OCI Deployment Architecture
Deploying this polyglot system on OCI requires coordinating several components. A minimal production-viable setup would look like this:
graph TD subgraph User Browser A[Lit Component] end subgraph OCI Network LB[OCI Load Balancer] subgraph VCN subgraph Public Subnet API_Instance[Compute E4 Flex Instance] end subgraph Private Subnet Model_Instance[GPU Compute Instance] Memcached_Instance[OCI Cache with Memcached] end end end A -- HTTPS --> LB LB -- HTTP --> API_Instance API_Instance -- Caches --> Memcached_Instance API_Instance -- gRPC (Port 50051) --> Model_Instance subgraph API_Instance B[ASP.NET Core App] end subgraph Model_Instance C[Python gRPC Server + PyTorch] end
Key Deployment Considerations:
- Network Security: The ASP.NET Core instance in the public subnet is exposed via a load balancer. The PyTorch GPU instance and the Memcached service are placed in a private subnet. Network Security Groups (NSGs) are crucial here. One NSG would allow public traffic on port 443 to the load balancer. Another would allow traffic from the API instance’s subnet to the model instance on port 50051 (for gRPC) and to the Memcached instance on port 11211. All other traffic should be denied by default.
- Configuration Management: The addresses for the gRPC service and Memcached should not be hardcoded. They should be passed to the ASP.NET Core application via environment variables or OCI’s configuration service, which are then read by
IConfiguration
. - Scalability: The ASP.NET Core tier can be scaled horizontally in an instance pool behind the load balancer. Scaling the PyTorch service is more complex. If one GPU instance is insufficient, you could deploy multiple instances and place another internal load balancer in front of them, which the ASP.NET Core service would then target.

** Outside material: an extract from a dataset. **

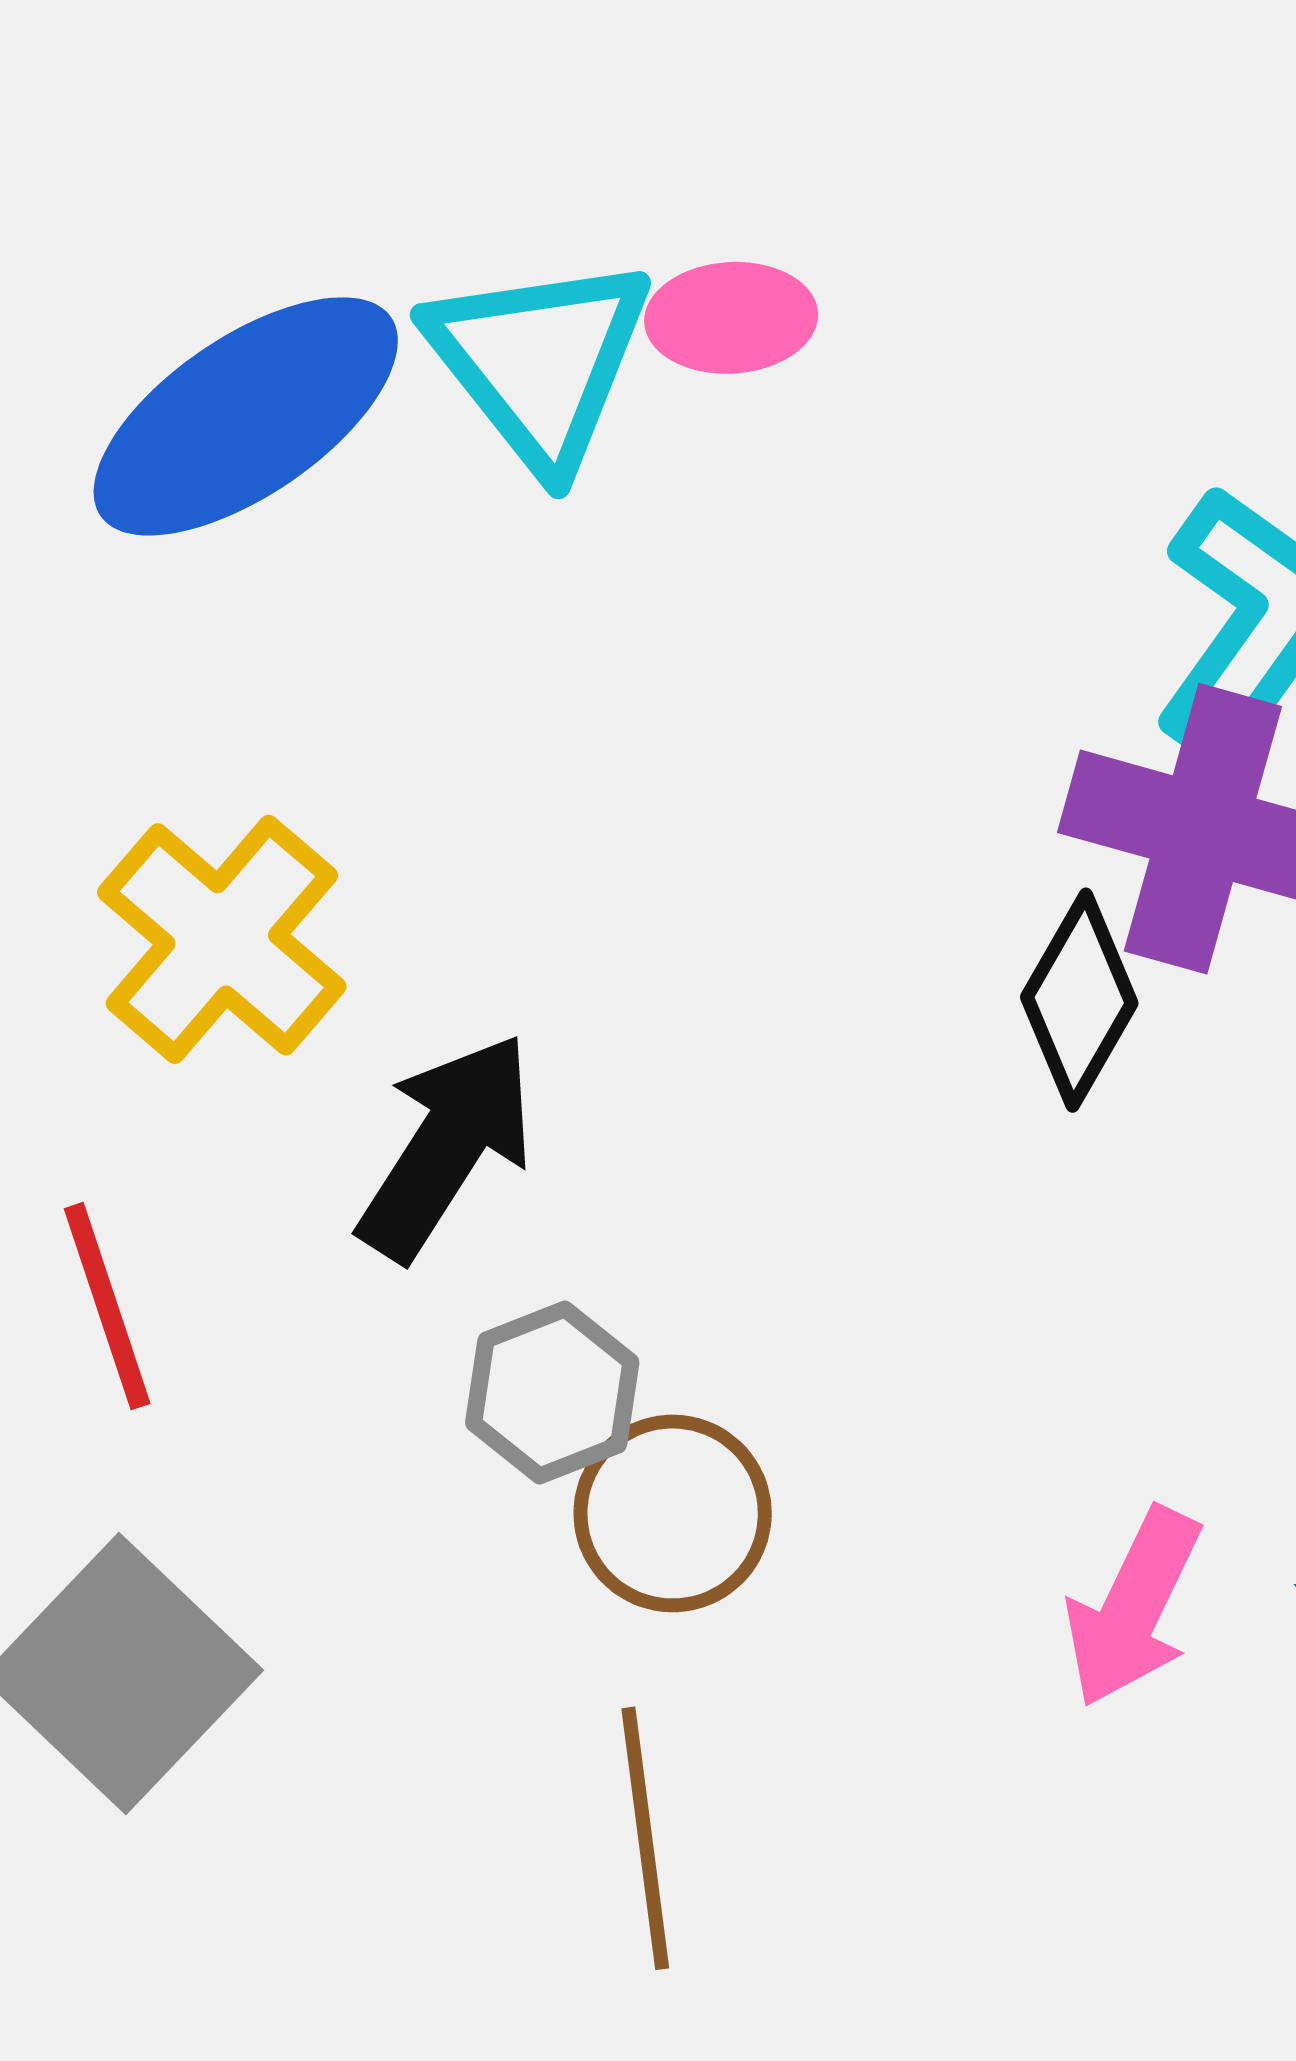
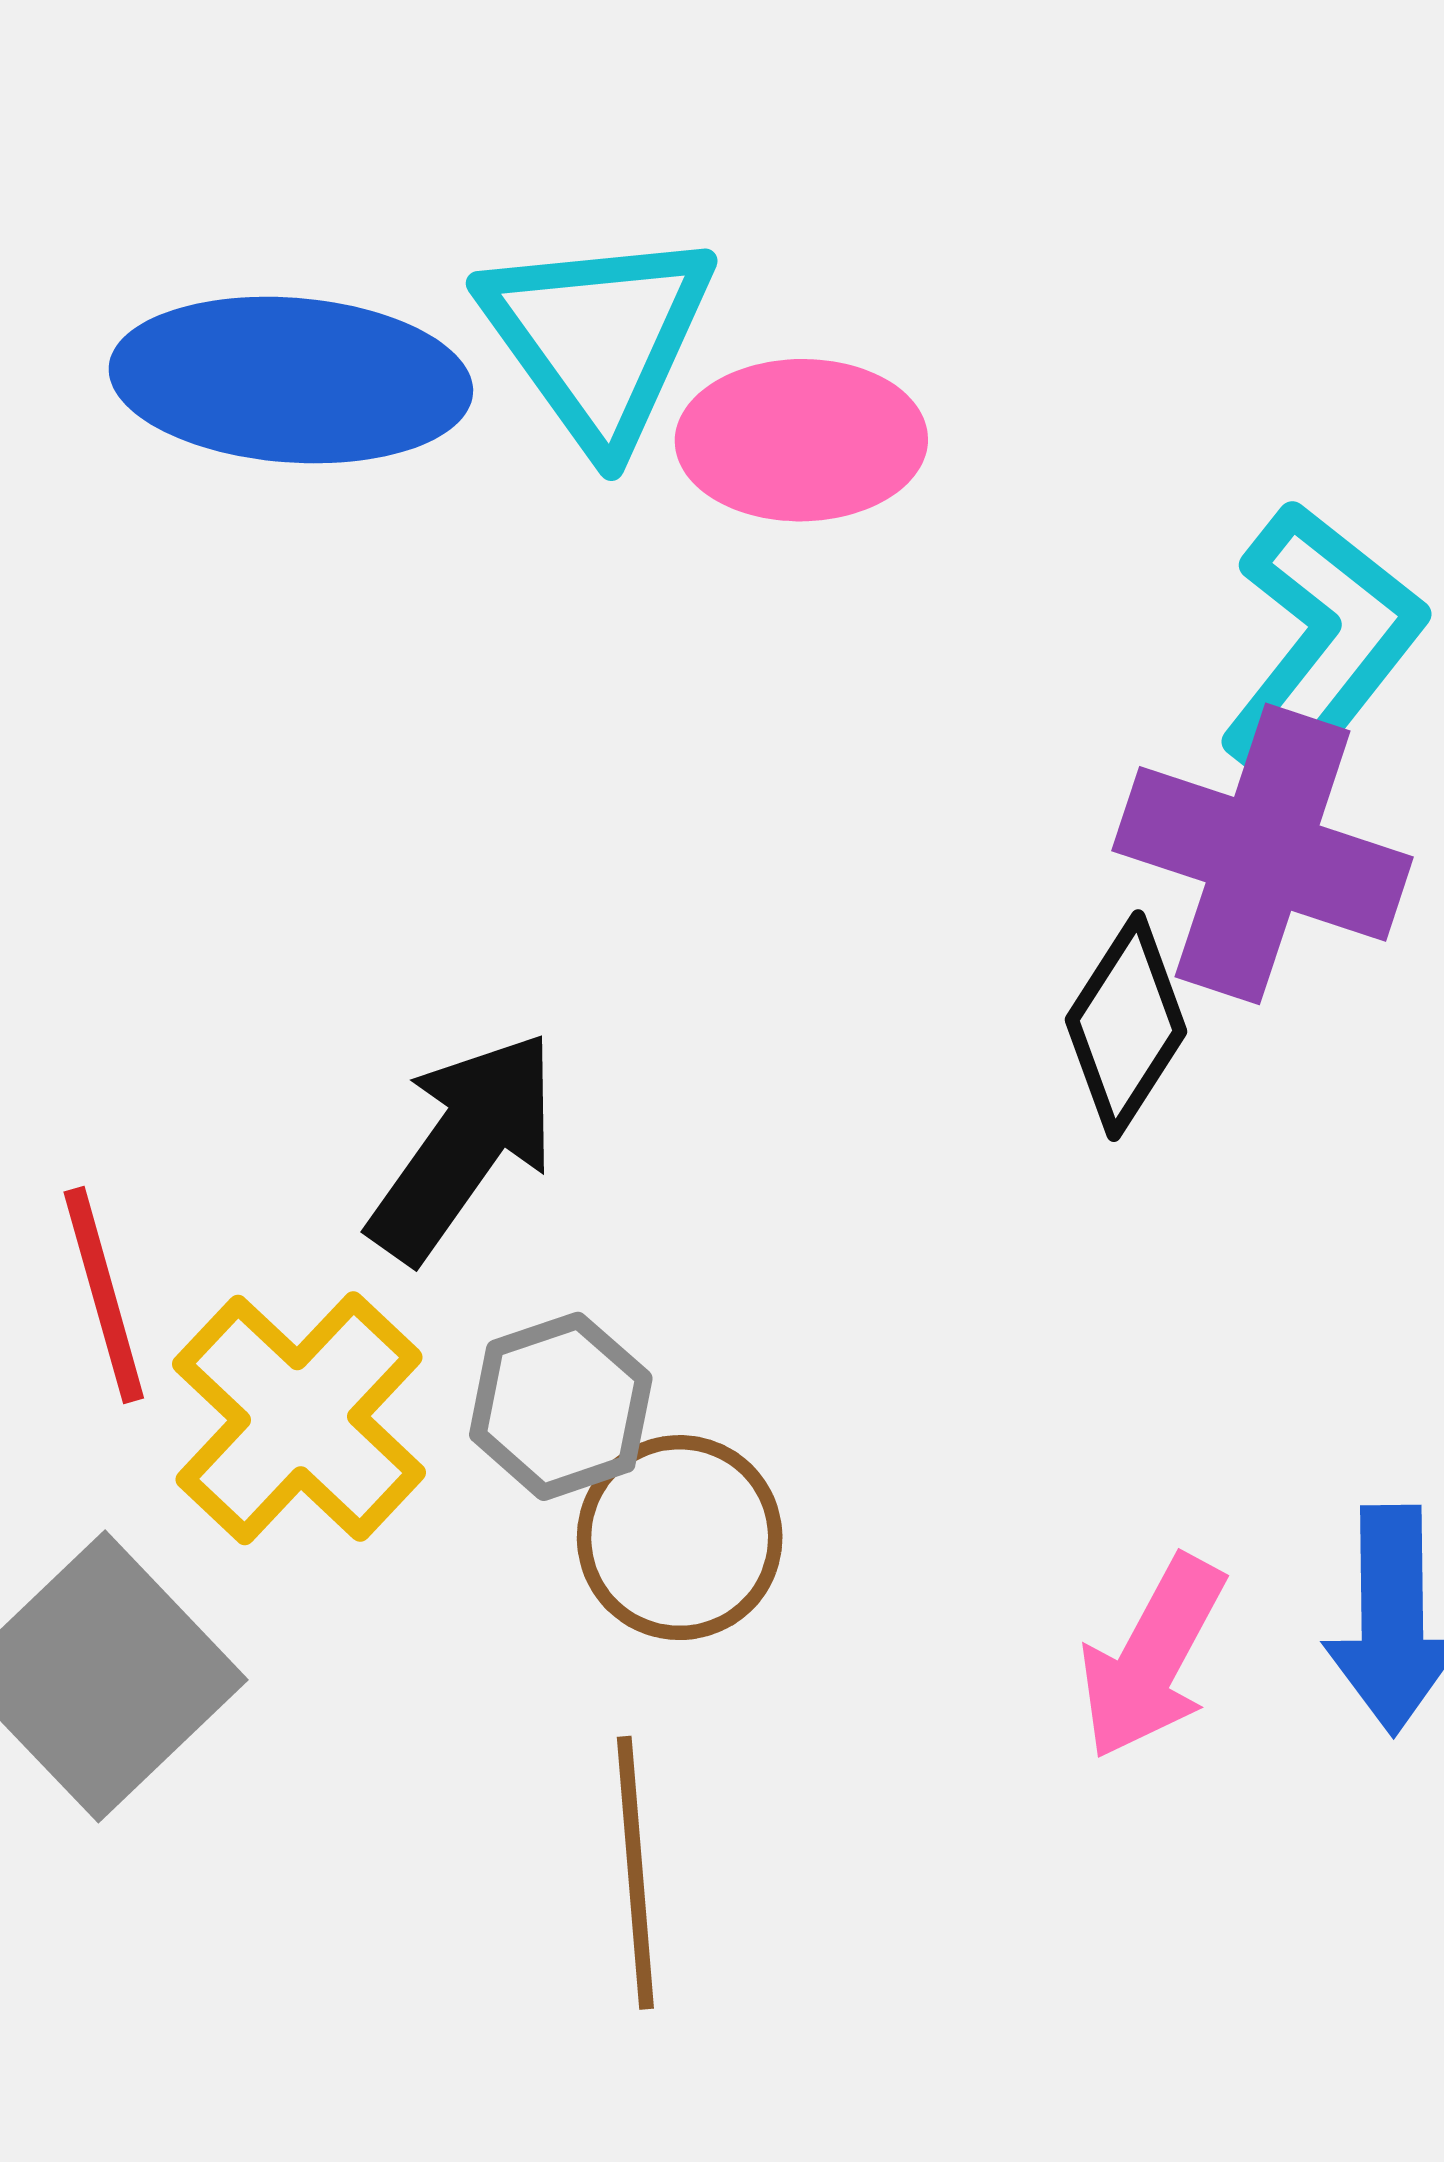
pink ellipse: (731, 318) -> (801, 440), moved, size x1.4
blue ellipse: (246, 416) -> (291, 380), turned 36
yellow cross: (222, 939) -> (299, 1418), moved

This architecture solves our initial problem. gRPC drastically reduces the serialization tax. The Memcached layer absorbs a significant portion of the load, preventing the expensive GPU-bound computation from running unnecessarily. The result is a system that is both faster and more efficient.
Lingering Issues and Future Iterations
This solution, while effective, is not without its own set of trade-offs and potential improvements. The cache key generation, while robust, hashes the entire payload on every request. For very large tensors, this hashing itself could become a non-trivial CPU cost on the API server. A more advanced approach might involve using a faster, non-cryptographic hash like MurmurHash3 or only hashing a stable subset of the input if domain knowledge allows.

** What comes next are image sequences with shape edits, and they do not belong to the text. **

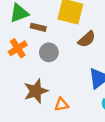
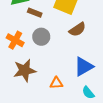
orange cross: (18, 48) -> (15, 40), moved, turned -36
orange triangle: (61, 105) -> (56, 83), moved

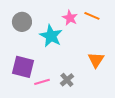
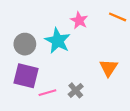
orange line: (92, 16) -> (118, 17), moved
gray circle: (22, 22) -> (25, 44), moved

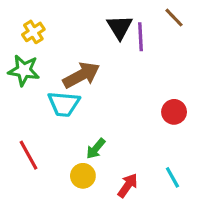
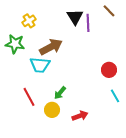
yellow cross: (33, 32) -> (29, 21), moved
red line: (29, 155) -> (29, 97), moved
cyan line: (172, 177) -> (115, 96), moved
red arrow: (128, 185) -> (80, 116), turned 35

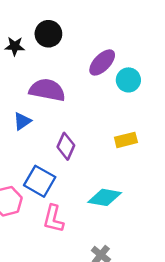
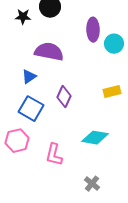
purple ellipse: (102, 62) -> (93, 30), turned -45
blue square: (40, 181) -> (31, 109), moved

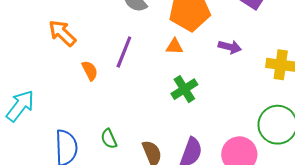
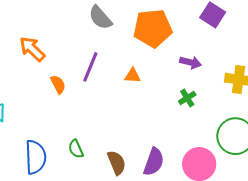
orange triangle: (174, 47) -> (133, 76), moved
green cross: (184, 89) -> (187, 98), moved, size x0.7

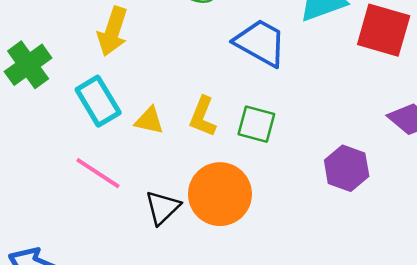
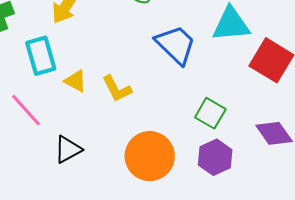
yellow L-shape: (203, 117) -> (117, 89), turned -64
green square: (256, 124) -> (210, 113), moved
orange circle: (220, 194) -> (150, 156), moved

Furthermore, the Python gRPC server’s ThreadPoolExecutor
offers concurrency but is still bound by Python’s Global Interpreter Lock (GIL) for CPU-bound tasks. While our workload is I/O-bound (waiting on the GPU), a very high request rate could saturate the Python process management. A potential next step would be to use a production-grade gRPC server like gunicorn
with grpcio
workers or to scale horizontally by running multiple Python server instances, managed by a process manager or a container orchestrator like Kubernetes on OKE (Oracle Kubernetes Engine).
Finally, Memcached is a volatile cache. A service restart clears it completely, leading to a “thundering herd” problem where a storm of requests suddenly hits the PyTorch model server. For applications requiring cache warmth, pre-populating the cache on startup or using a cache with persistence options like Redis might be a better, albeit more complex, choice.